On the performance of multivariate curve resolution to resolve highly complex liquid chromatography–full scan mass spectrometry data for quantification of selected immunosuppressants in blood and water samples

Abstract

Liquid chromatography triple-quadrupole mass spectrometry (LC–MS/MS) in multiple reaction monitoring (MRM) mode is a commonly used approach for quantification of target compounds in complex samples.

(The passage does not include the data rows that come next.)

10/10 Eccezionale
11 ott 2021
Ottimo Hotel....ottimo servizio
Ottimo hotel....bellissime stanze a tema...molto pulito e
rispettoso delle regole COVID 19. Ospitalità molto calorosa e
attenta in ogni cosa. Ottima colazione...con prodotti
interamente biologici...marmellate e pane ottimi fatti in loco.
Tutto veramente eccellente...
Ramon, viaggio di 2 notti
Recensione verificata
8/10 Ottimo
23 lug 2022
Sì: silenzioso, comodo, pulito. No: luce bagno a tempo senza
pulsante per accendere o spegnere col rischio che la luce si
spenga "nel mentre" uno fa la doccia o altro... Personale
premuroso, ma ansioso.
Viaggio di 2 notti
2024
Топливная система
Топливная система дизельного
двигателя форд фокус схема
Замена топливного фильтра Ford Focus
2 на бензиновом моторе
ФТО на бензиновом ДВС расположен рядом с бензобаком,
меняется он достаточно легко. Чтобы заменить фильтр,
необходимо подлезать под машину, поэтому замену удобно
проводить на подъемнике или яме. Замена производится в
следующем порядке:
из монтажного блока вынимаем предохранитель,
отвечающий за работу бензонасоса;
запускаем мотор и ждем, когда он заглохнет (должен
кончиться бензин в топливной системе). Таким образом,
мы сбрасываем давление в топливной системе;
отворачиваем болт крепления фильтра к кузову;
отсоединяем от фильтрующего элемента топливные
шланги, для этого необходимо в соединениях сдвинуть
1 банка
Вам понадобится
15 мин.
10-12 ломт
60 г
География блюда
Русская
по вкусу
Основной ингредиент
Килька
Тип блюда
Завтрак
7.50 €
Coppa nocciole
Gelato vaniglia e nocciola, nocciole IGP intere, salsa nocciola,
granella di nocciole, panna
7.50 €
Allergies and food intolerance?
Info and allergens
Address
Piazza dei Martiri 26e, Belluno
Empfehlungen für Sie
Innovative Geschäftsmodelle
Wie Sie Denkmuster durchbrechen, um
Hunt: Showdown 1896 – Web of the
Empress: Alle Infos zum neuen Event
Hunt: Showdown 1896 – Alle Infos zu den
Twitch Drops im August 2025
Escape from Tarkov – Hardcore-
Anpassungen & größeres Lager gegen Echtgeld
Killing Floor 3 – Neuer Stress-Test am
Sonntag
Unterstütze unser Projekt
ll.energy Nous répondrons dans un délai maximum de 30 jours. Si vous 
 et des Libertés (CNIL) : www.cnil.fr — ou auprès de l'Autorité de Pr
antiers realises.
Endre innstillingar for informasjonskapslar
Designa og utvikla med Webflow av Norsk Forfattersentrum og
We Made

Regarding the multivariate advantages that can be obtained in the light of full spectra recording, the potential and performance of a smart strategy which is a post-processing of LC–MS full scan data sets with multivariate curve resolution-alternating least squares (MCR-ALS) algorithm for determination of cyclosporine-A (CsA) and tacrolimus (TAC) as typical immunosuppressants in human blood and organic micropollutants in surface water samples was investigated in the current study. Before peak resolution and quantification, LC–MS data compression was performed on each individual and augmented data matrices based on searching the regions of interest (ROIs) in the m/z domain. Then, due to presence of matrix effect, MCR-ALS modeling was performed using a matrix-matched calibration strategy. Here, the serious LC–MS issues such as background drift, chromatographic shifts and co-elution of non-calibrated sample constituents were resolved by implementation of MCR-ALS method on ROI based compressed data. It was shown that the strategy is a powerful tool for the quantitation of CsA and TAC in complex matrices and in the presence of uncalibrated interferences with highly overlapped peaks. However, the overall results indicated that performance of the multivariate modeling of LC–MS in full scan mode for drug quantitation strongly depends on the selected drug, as in the current case superiority of the method for analysis of CsA over TAC, with different therapeutic concentration ranges, was observed.